Obviously, we’re not going to go to the, uh, you know, superstars and say, “We want a percentage of your…” They’d be like (makes a dumbfounded face)

It must suck to watch your industry fall apart at the seems. Hell, I experienced it in 2001 working in Silicon Alley. Too bad for the music biz that their problem isn’t as simple as the net bubble burst with overzealous investors saturating an immature market.

That’s a correction at worst, not a complete redefinition of industry.

Is the 360 deal the silver bullet? I doubt it. It reads as a way to stop the bleeding, not the necessary organ transplant of the business model.

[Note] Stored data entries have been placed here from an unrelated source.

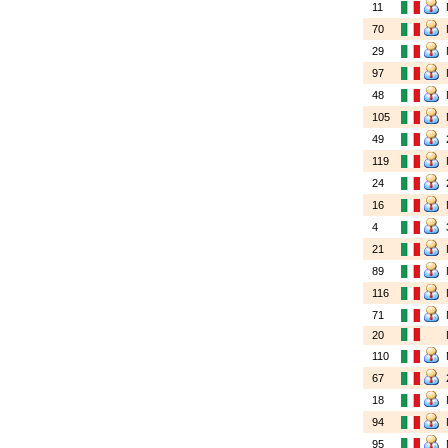
11
70
29
97
48
105
49
119
24
16
4
21
89
116
71
20
110
67
18
94
95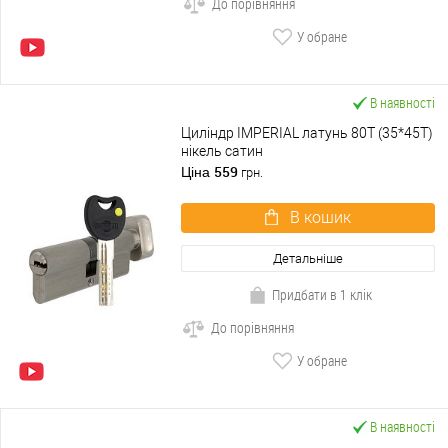
До порівняння
У обране
В наявності
Циліндр IMPERIAL латунь 80T (35*45T)
нікель сатин
559
Ціна
грн.
В кошик
Детальніше
Придбати в 1 клік
До порівняння
У обране
В наявності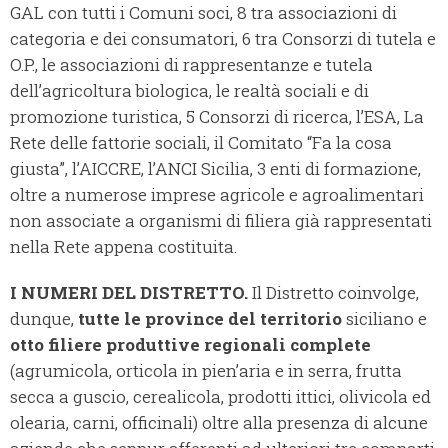
GAL con tutti i Comuni soci, 8 tra associazioni di
categoria e dei consumatori, 6 tra Consorzi di tutela e
O.P., le associazioni di rappresentanze e tutela
dell’agricoltura biologica, le realtà sociali e di
promozione turistica, 5 Consorzi di ricerca, l’ESA, La
Rete delle fattorie sociali, il Comitato “Fa la cosa
giusta”, l’AICCRE, l’ANCI Sicilia, 3 enti di formazione,
oltre a numerose imprese agricole e agroalimentari
non associate a organismi di filiera già rappresentati
nella Rete appena costituita.
I NUMERI DEL DISTRETTO.
Il Distretto coinvolge,
dunque,
tutte le province del territorio
siciliano e
otto filiere produttive regionali complete
(agrumicola, orticola in pien’aria e in serra, frutta
secca a guscio, cerealicola, prodotti ittici, olivicola ed
olearia, carni, officinali) oltre alla presenza di alcune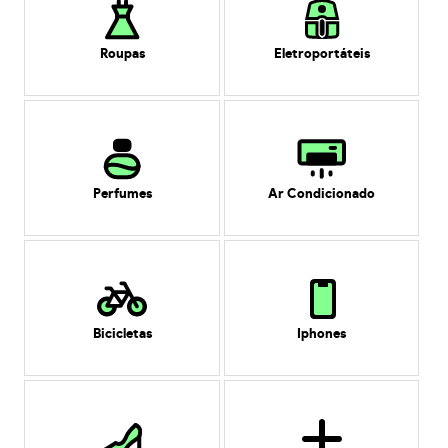
Roupas
Eletroportáteis
Perfumes
Ar Condicionado
Bicicletas
Iphones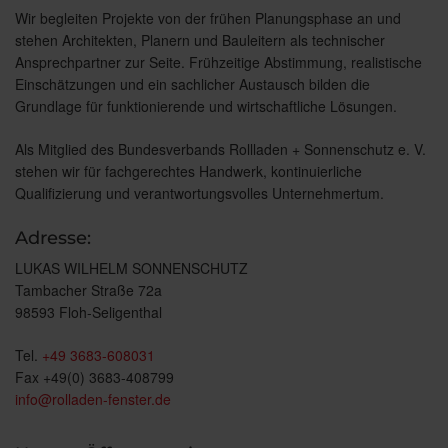
Wir begleiten Projekte von der frühen Planungsphase an und
stehen Architekten, Planern und Bauleitern als technischer
Ansprechpartner zur Seite. Frühzeitige Abstimmung, realistische
Einschätzungen und ein sachlicher Austausch bilden die
Grundlage für funktionierende und wirtschaftliche Lösungen.
Als Mitglied des Bundesverbands Rollladen + Sonnenschutz e. V.
stehen wir für fachgerechtes Handwerk, kontinuierliche
Qualifizierung und verantwortungsvolles Unternehmertum.
Adresse:
LUKAS WILHELM SONNENSCHUTZ
Tambacher Straße 72a
98593 Floh-Seligenthal
Tel.
+49 3683-608031
Fax +49(0) 3683-408799
info@rolladen-fenster.de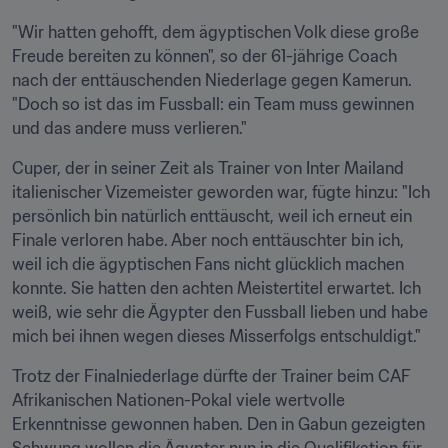
"Wir hatten gehofft, dem ägyptischen Volk diese große 
Freude bereiten zu können", so der 61-jährige Coach 
nach der enttäuschenden Niederlage gegen Kamerun. 
"Doch so ist das im Fussball: ein Team muss gewinnen 
und das andere muss verlieren."
Cuper, der in seiner Zeit als Trainer von Inter Mailand 
italienischer Vizemeister geworden war, fügte hinzu: "Ich 
persönlich bin natürlich enttäuscht, weil ich erneut ein 
Finale verloren habe. Aber noch enttäuschter bin ich, 
weil ich die ägyptischen Fans nicht glücklich machen 
konnte. Sie hatten den achten Meistertitel erwartet. Ich 
weiß, wie sehr die Ägypter den Fussball lieben und habe 
mich bei ihnen wegen dieses Misserfolgs entschuldigt."
Trotz der Finalniederlage dürfte der Trainer beim CAF 
Afrikanischen Nationen-Pokal viele wertvolle 
Erkenntnisse gewonnen haben. Den in Gabun gezeigten 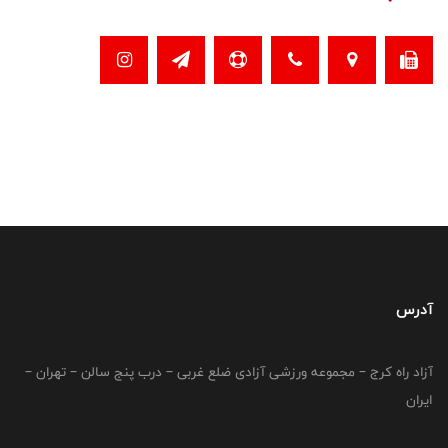
آدرس
آزاد راه کرج – مجموعه ورزشی آزادی ضلع غربی – درب پنج سالن – تهران –
ایران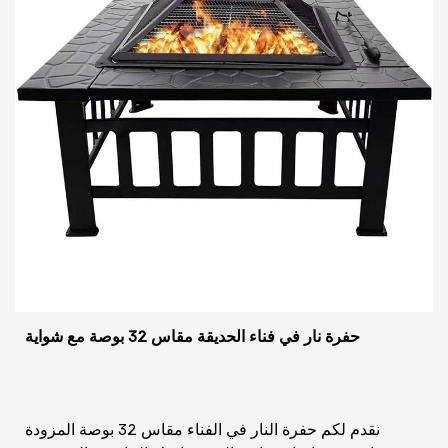
حفرة نار في فناء الحديقة مقاس 32 بوصة مع شواية
نقدم لكم حفرة النار في الفناء مقاس 32 بوصة المزودة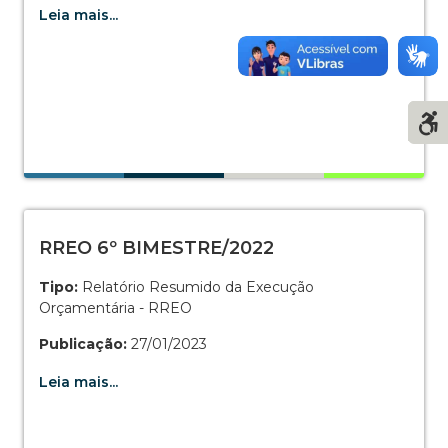
Leia mais...
RREO 6º BIMESTRE/2022
Tipo:
Relatório Resumido da Execução
Orçamentária - RREO
Publicação:
27/01/2023
Leia mais...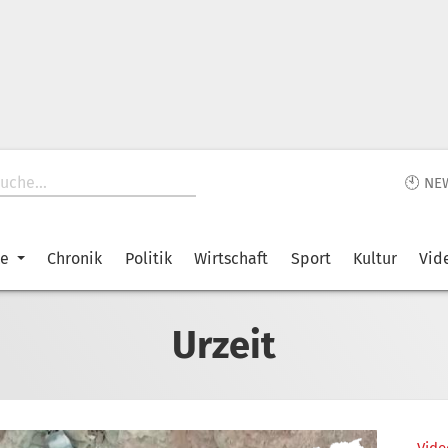
🕙 NE
ke
Chronik
Politik
Wirtschaft
Sport
Kultur
Vid
Urzeit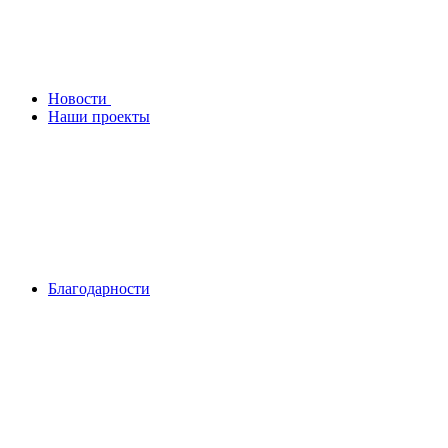
Новости
Наши проекты
Благодарности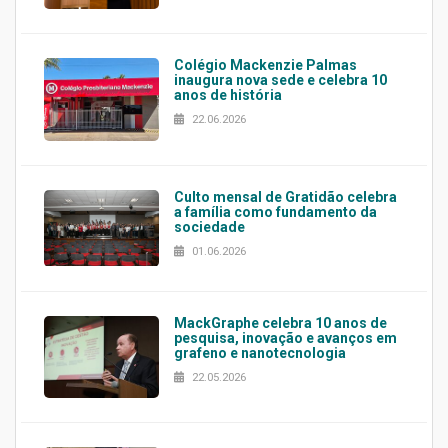
Colégio Mackenzie Palmas
inaugura nova sede e celebra 10
anos de história
22.06.2026
Culto mensal de Gratidão celebra
a família como fundamento da
sociedade
01.06.2026
MackGraphe celebra 10 anos de
pesquisa, inovação e avanços em
grafeno e nanotecnologia
22.05.2026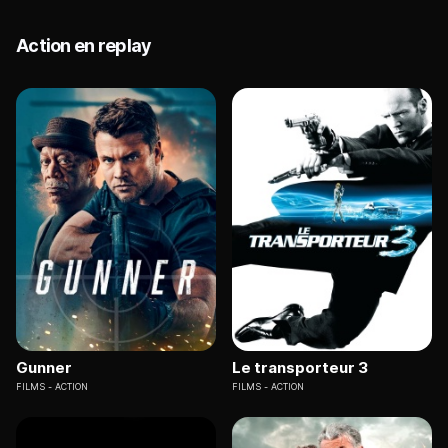
Action en replay
Gunner
Le transporteur 3
FILMS
ACTION
FILMS
ACTION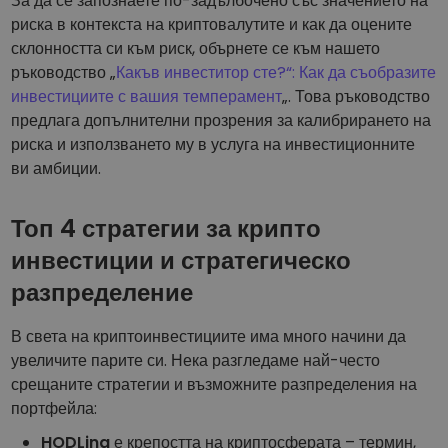
За да се запознаете по-задълбочено със значението на
риска в контекста на криптовалутите и как да оцените
склонността си към риск, обърнете се към нашето
ръководство „
Какъв инвеститор сте?“: Как да съобразите
инвестициите с вашия темперамент
„. Това ръководство
предлага допълнителни прозрения за калибрирането на
риска и използването му в услуга на инвестиционните
ви амбиции.
Топ 4 стратегии за крипто
инвестиции и стратегическо
разпределение
В света на криптоинвестициите има много начини да
увеличите парите си. Нека разгледаме най-често
срещаните стратегии и възможните разпределения на
портфейла:
HODLing
е крепостта на криптосферата – термин,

One Golden Goose (record sales) dies, so Flom and company pilfer the remaining geese — that’s robbing Peter to pay Paul, not changing the foundational approach of what it means to be a music label in 2008.

They’re not getting to the heart of the matter.

The music industry’s problem is that too many people can make, find, enjoy, experience and share music without ever needing to step foot in their marketplace. They can sign bands to 360 deals until the cows come home, but the fact of the matter is that we’ve moved away from a world of massive record sales and sold-out stadium shows to a world where free music online leads to well attended, yet cozy venues and small festivals.

We are living a more personalized, fun and affordable music experience.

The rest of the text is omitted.